Maria Coca and Her Daughter Gilberte, 1913

Musée des Beaux-Arts de Lyon

Artwork © 2021 Artists Rights Society (ARS), New York

Image © DeA Picture Library / Art Resource, NY


Not to diminish Valadon's genius, much of her technical acuity can be attributed to her close relationships with other artists. Valadon learnt by observing artists in action (first her clients and then her peers), and references abound in her work. Her affinity for patterns and textures recalls Matisse; her love of flat colors and nature motifs hint at Gauguin; we even catch a whiff of Soutine in the exquisite Still Life with Drapery and Bouquet. With this stylistic agility, Valadon often finds herself grouped with her most eminent male contemporaries. In her lifetime, Valadon habitually turned down group shows with women, a decision that testifies to her self–assurance in the boys’ club of modern art. 

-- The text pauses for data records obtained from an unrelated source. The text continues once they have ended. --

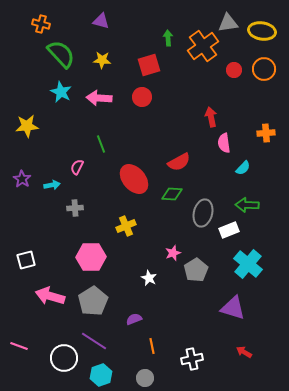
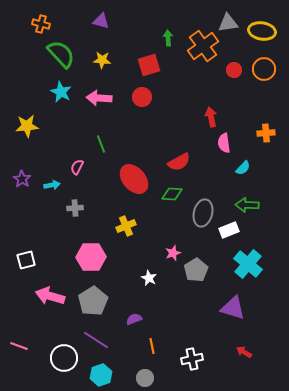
purple line at (94, 341): moved 2 px right, 1 px up
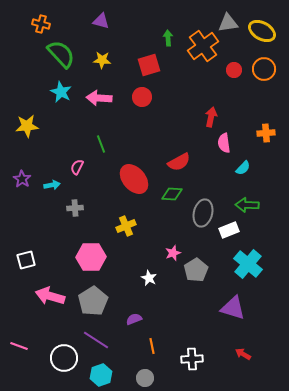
yellow ellipse at (262, 31): rotated 20 degrees clockwise
red arrow at (211, 117): rotated 24 degrees clockwise
red arrow at (244, 352): moved 1 px left, 2 px down
white cross at (192, 359): rotated 10 degrees clockwise
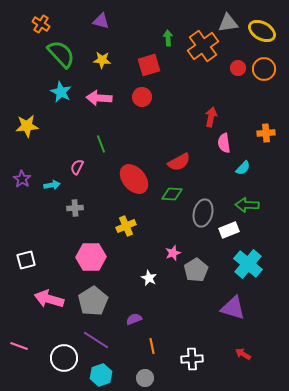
orange cross at (41, 24): rotated 18 degrees clockwise
red circle at (234, 70): moved 4 px right, 2 px up
pink arrow at (50, 296): moved 1 px left, 3 px down
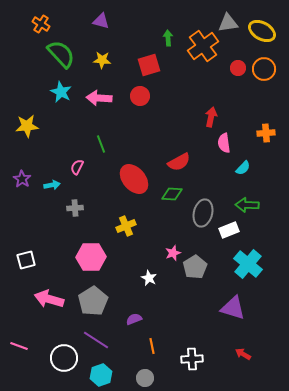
red circle at (142, 97): moved 2 px left, 1 px up
gray pentagon at (196, 270): moved 1 px left, 3 px up
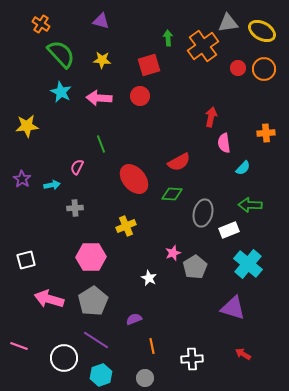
green arrow at (247, 205): moved 3 px right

Yet, despite her critical stature, Valadon’s work is often misread or neglected in the popular imagination. In her later years, she increasingly found herself a footnote to her son’s artistic accomplishments. With this historical awareness, the exhibition glosses over the details of the artist's biography, particularly where it concerns her son. But this reluctance to discuss Valadon’s relationships with men leaves much to be desired.For the artist who so sharply rendered the doldrums of motherhood in Marie Coca and Her Daughter Gilberte, surely her relationship to her son was formative. The viewer is left itching for a more complete portrait of mother and son—a desire that holds true for the other men in Valadon’s life. In brushing over her relationships, the exhibition obscures Valadon’s power as an agent. Yet we can have faith that as a breadwinner and an artist, Valadon was always in control.